Today, myasthenia gravis can be controlled. There are several therapies available to help reduce and improve muscle weakness. Medications used to treat the disorder include anticholinesterase agents such asneostigmine and pyridostigmine, which help improve neuromuscular transmission and increase muscle strength. Immunosuppressive drugs such asprednisone, cyclosporine, and azathioprinemay also be used. These medications improve muscle strength by suppressing the production of abnormal antibodies. They must be used with careful medical followup because they may cause major side effects.

Thymectomy, the surgical removal of the thymus gland (which often is abnormal in myasthenia gravis patients), reduces symptoms in more than 70 percent of patients without thymoma and may cure some individuals, possibly by re-balancing the immune system. Other therapies used to treat myasthenia gravis include plasmapheresis, a procedure in which abnormal antibodies are removed from the blood, and high-dose intravenous immune globulin, which temporarily modifies the immune system and provides the body with normal antibodies from donated blood. These therapies may be used to help individuals during especially difficult periods of weakness. A neurologist will determine which treatment option is best for each individual depending on the severity of the weakness, which muscles are affected, and the individual’s age and other associated medical problems.
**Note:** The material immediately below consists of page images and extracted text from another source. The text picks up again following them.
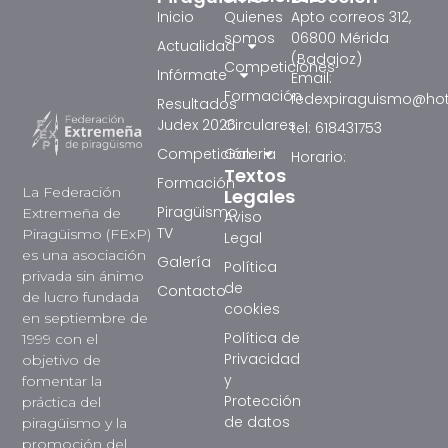
Inicio
Quienes
Apto correos 312,
somos
06800 Mérida
Actualidad
(Badajoz)
Competiciones
Infórmate
Email:
Formación
fedexpiraguismo@ho
Resultados
Judex 2026
Circulares
tel: 618431753
Competición
Galeria
Horario:
Textos
Formación
La Federación
Legales
Piragüismo
Extremeña de
Aviso
TV
Piragüismo (FExP)
Legal
es una asociación
Galería
Política
privada sin ánimo
de
Contacto
de lucro fundada
cookies
en septiembre de
Política de
1999 con el
Privacidad
objetivo de
y
fomentar la
Protección
práctica del
de datos
piragüismo y la
promoción del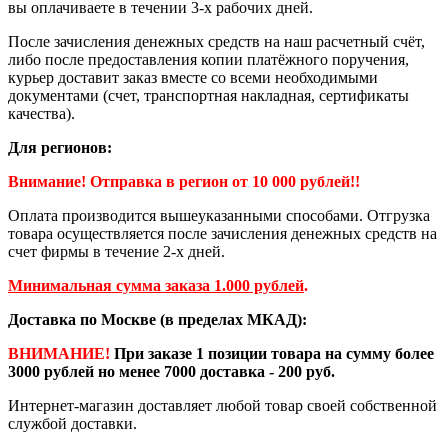
вы оплачиваете в течении 3-х рабочих дней.
После зачисления денежных средств на наш расчетный счёт,
либо после предоставления копии платёжного поручения,
курьер доставит заказ вместе со всеми необходимыми
документами (счет, транспортная накладная, сертификаты
качества).
Для регионов:
Внимание! Отправка в регион от 10 000 рублей!!
Оплата производится вышеуказанными способами. Отгрузка
товара осуществляется после зачисления денежных средств на
счет фирмы в течение 2-х дней.
Минимальная сумма заказа 1.000 рублей
.
Доставка по Москве (в пределах МКАД):
ВНИМАНИЕ!
При заказе 1 позиции товара на сумму более
3000 рублей но менее 7000 доставка - 200 руб.
Интернет-магазин доставляет любой товар своей собственной
службой доставки.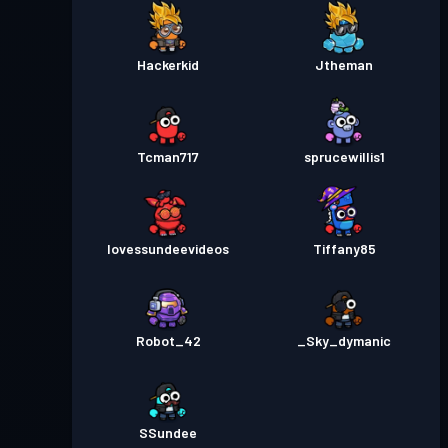
Hackerkid
Jtheman
Tcman717
sprucewillis1
Iovessundeevideos
Tiffany85
Robot_42
_Sky_dymanic
SSundee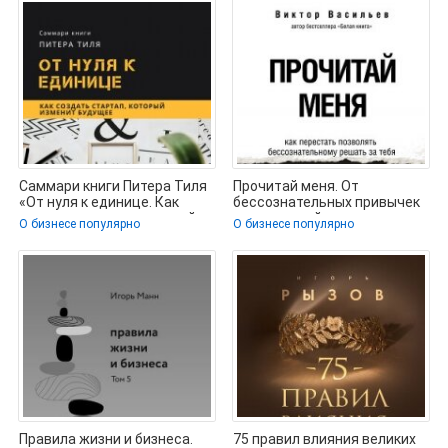
Саммари книги Питера Тиля
Прочитай меня. От
«От нуля к единице. Как
бессознательных привычек
создать стартап, который
к осознанной жизни -
О бизнесе популярно
О бизнесе популярно
Васильев Виктор
Правила жизни и бизнеса.
75 правил влияния великих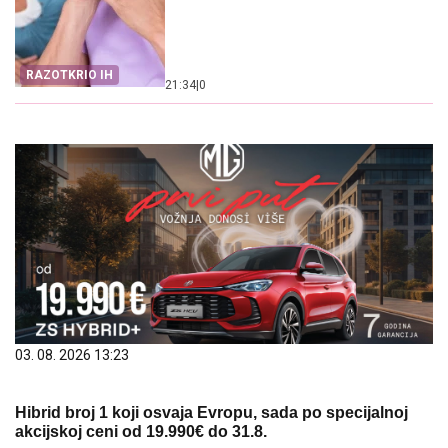
RAZOTKRIO IH
21:34
|
0
03. 08. 2026 13:23
Hibrid broj 1 koji osvaja Evropu, sada po specijalnoj
akcijskoj ceni od 19.990€ do 31.8.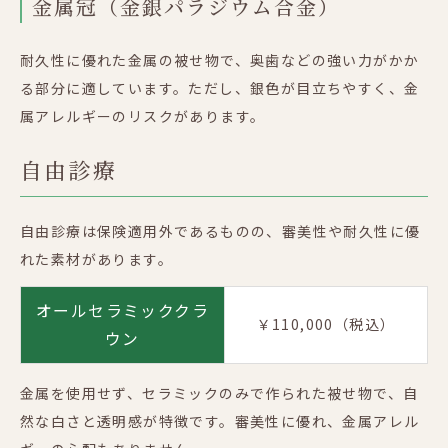
金属冠（金銀パラジウム合金）
耐久性に優れた金属の被せ物で、奥歯などの強い力がかか
る部分に適しています。ただし、銀色が目立ちやすく、金
属アレルギーのリスクがあります。
自由診療
自由診療は保険適用外であるものの、審美性や耐久性に優
れた素材があります。
オールセラミッククラ
￥110,000（税込）
ウン
金属を使用せず、セラミックのみで作られた被せ物で、自
然な白さと透明感が特徴です。審美性に優れ、金属アレル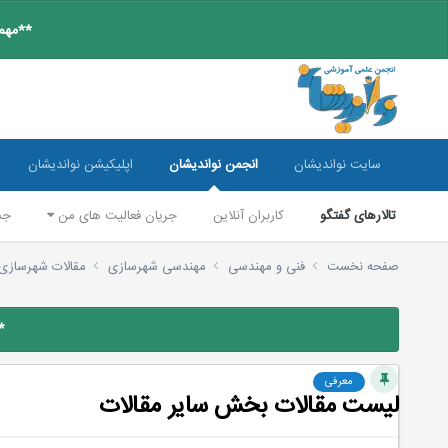
**مهم:
سایت نواندیشان
انجمن نواندیشان
اپلیکیشن نواندیشان
تالارهای گفتگو
کاربران آنلاین
جریان فعالیت های من
جس
صفحه نخست
فنی و مهندسی
مهندسی شهرسازی
مقالات شهرسازی
*
معرفی
لیست مقالات بخش سایر مقالات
What are myasthenic crises?

A myasthenic crisis occurs when the muscles that control breathing weaken to the point that ventilation is inadequate, creating a medical emergency and requiring a respirator for assisted ventilation. In patients whose respiratory muscles are weak, crises – which generally call for immediate medical attention – may be triggered by infection, fever, or an adverse reaction to medication.

What is the prognosis?

With treatment, the outlook for most patients with myasthenia gravis is bright: they will have significant improvement of their muscle weakness and they can expect to lead normal or nearly normal lives. Some cases of myasthenia gravis may go into remission temporarily and muscle weakness may disappear completely so that medications can be discontinued. Stable, long-lasting complete remissions are the goal of thymectomy. In a few cases, the severe weakness of myasthenia gravis may cause a crisis (respiratory failure), which requires immediate emergency medical care. (see above).
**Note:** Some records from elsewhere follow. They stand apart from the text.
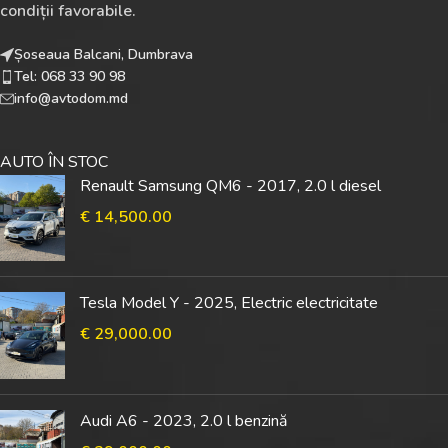
condiții favorabile.
Șoseaua Balcani, Dumbrava
Tel: 068 33 90 98
info@avtodom.md
AUTO ÎN STOC
Renault Samsung QM6 - 2017, 2.0 l diesel
€
14,500.00
Tesla Model Y - 2025, Electric electricitate
€
29,000.00
Audi A6 - 2023, 2.0 l benzină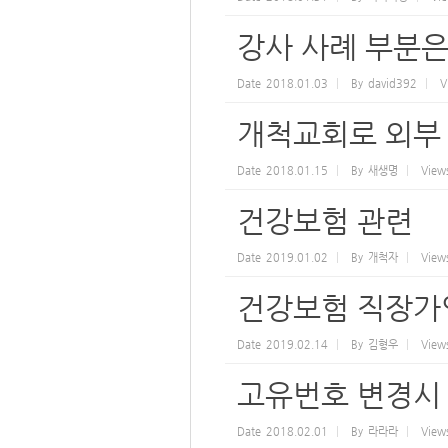
강사 사례 부분
Date
2018.01.03
By
david392
V
개척교회로 외부
Date
2018.01.15
By
새생명
View
건강보험 관련
Date
2019.01.02
By
개척자
View
건강보험 직장가
Date
2019.02.14
By
김형우
View
고유번호 변경시
Date
2018.02.01
By
라라라
View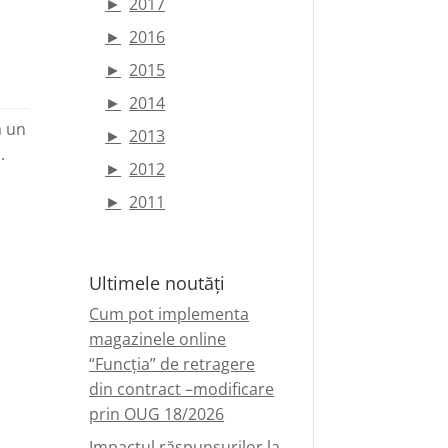
►
2017
►
2016
►
2015
►
2014
ă un
►
2013
.
►
2012
►
2011
Ultimele noutăți
Cum pot implementa
magazinele online
“Funcția” de retragere
din contract –modificare
prin OUG 18/2026
Impactul răspunsurilor la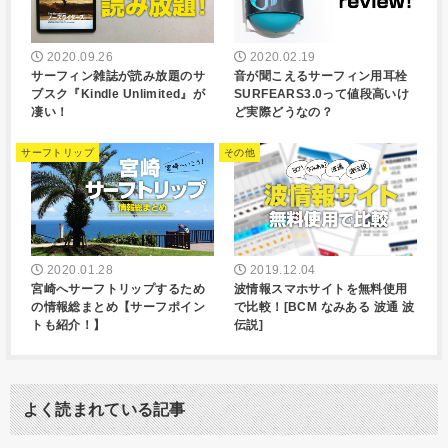
2020.09.26
2020.02.19
サーフィン雑誌が読み放題のサ
音が聞こえるサーフィン用耳栓
ブスク『Kindle Unlimited』が
SURFEARS3.0って値段高いけ
凄い！
ど実際どうなの？
サーフトリップ
その他
2020.01.28
2019.12.04
宮崎へサーフトリップするため
波情報スマホサイトを無料使用
の情報総まとめ【サーフポイン
で比較！[BCM なみある 波通 波
トも紹介！】
伝説]
よく読まれている記事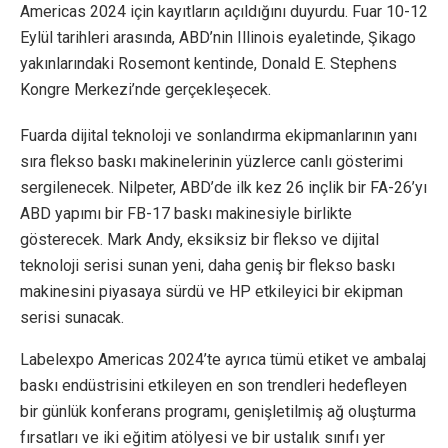
Americas 2024 için kayıtların açıldığını duyurdu. Fuar 10-12
Eylül tarihleri arasında, ABD’nin Illinois eyaletinde, Şikago
yakınlarındaki Rosemont kentinde, Donald E. Stephens
Kongre Merkezi’nde gerçekleşecek.
Fuarda dijital teknoloji ve sonlandırma ekipmanlarının yanı
sıra flekso baskı makinelerinin yüzlerce canlı gösterimi
sergilenecek. Nilpeter, ABD’de ilk kez 26 inçlik bir FA-26’yı
ABD yapımı bir FB-17 baskı makinesiyle birlikte
gösterecek. Mark Andy, eksiksiz bir flekso ve dijital
teknoloji serisi sunan yeni, daha geniş bir flekso baskı
makinesini piyasaya sürdü ve HP etkileyici bir ekipman
serisi sunacak.
Labelexpo Americas 2024’te ayrıca tümü etiket ve ambalaj
baskı endüstrisini etkileyen en son trendleri hedefleyen
bir günlük konferans programı, genişletilmiş ağ oluşturma
fırsatları ve iki eğitim atölyesi ve bir ustalık sınıfı yer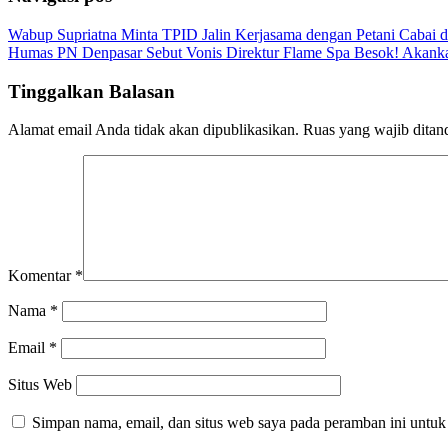
Wabup Supriatna Minta TPID Jalin Kerjasama dengan Petani Cabai d
Humas PN Denpasar Sebut Vonis Direktur Flame Spa Besok! Akan
Tinggalkan Balasan
Alamat email Anda tidak akan dipublikasikan.
Ruas yang wajib ditan
Komentar
*
Nama
*
Email
*
Situs Web
Simpan nama, email, dan situs web saya pada peramban ini untuk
What research is being done?

Within the Federal Government, the National Institute of Neurological Disorders and Stroke (NINDS), one of the Federal Government’s National Institutes of Health (NIH), has primary responsibility for conducting and supporting research on myasthenia gravis.
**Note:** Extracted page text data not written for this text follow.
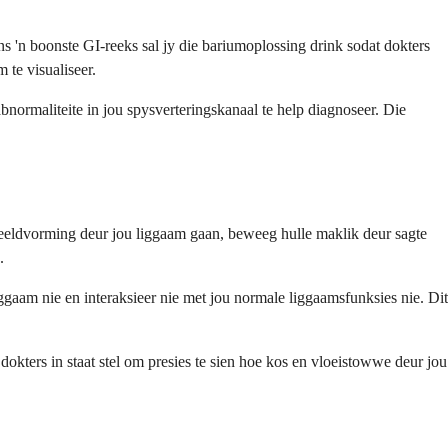
s 'n boonste GI-reeks sal jy die bariumoplossing drink sodat dokters
te visualiseer.
normaliteite in jou spysverteringskanaal te help diagnoseer. Die
 beeldvorming deur jou liggaam gaan, beweeg hulle maklik deur sagte
.
ggaam nie en interaksieer nie met jou normale liggaamsfunksies nie. Dit
okters in staat stel om presies te sien hoe kos en vloeistowwe deur jou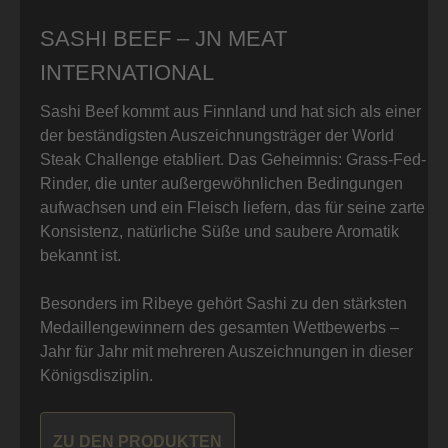
SASHI BEEF – JN MEAT
INTERNATIONAL
Sashi Beef kommt aus Finnland und hat sich als einer
der beständigsten Auszeichnungsträger der World
Steak Challenge etabliert. Das Geheimnis: Grass-Fed-
Rinder, die unter außergewöhnlichen Bedingungen
aufwachsen und ein Fleisch liefern, das für seine zarte
Konsistenz, natürliche Süße und saubere Aromatik
bekannt ist.
Besonders im Ribeye gehört Sashi zu den stärksten
Medaillengewinnern des gesamten Wettbewerbs –
Jahr für Jahr mit mehreren Auszeichnungen in dieser
Königsdisziplin.
ZU DEN PRODUKTEN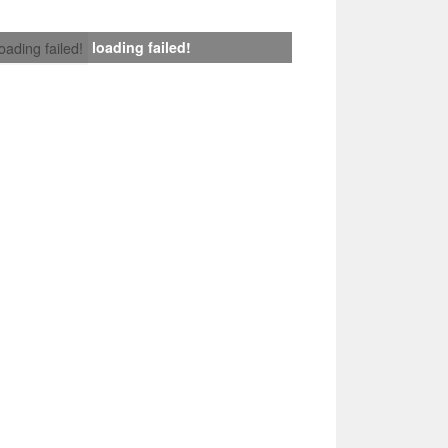
loading failed!
loading failed!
Much has been learned about myasthenia gravis in recent years. Technological advances have led to more timely and accurate diagnosis, and new and enhanced therapies have improved management of the disorder. Much knowledge has been gained about the structure and function of the neuromuscular junction, the fundamental aspects of the thymus gland and of autoimmunity, and the disorder itself. Despite these advances, however, there is still much to learn. The ultimate goal of myasthenia gravis research is to increase scientific understanding of the disorder. Researchers are seeking to learn what causes the autoimmune response in myasthenia gravis, and to better define the relationship between the thymus gland and myasthenia gravis.

Today’s myasthenia gravis research includes a broad spectrum of studies conducted and supported by NINDS. NINDS scientists are evaluating new and improving current treatments for the disorder. One such study is testing the efficacy of intravenous immune globlin in patients with myasthenia gravis. The goal of the study is to determine whether this treatment safely improves muscle strength. Another study seeks further understanding of the molecular basis of synaptic transmission in the nervous system. The objective of this study is to expand current knowledge of the function of receptors and to apply this knowledge to the treatment of myasthenia gravis.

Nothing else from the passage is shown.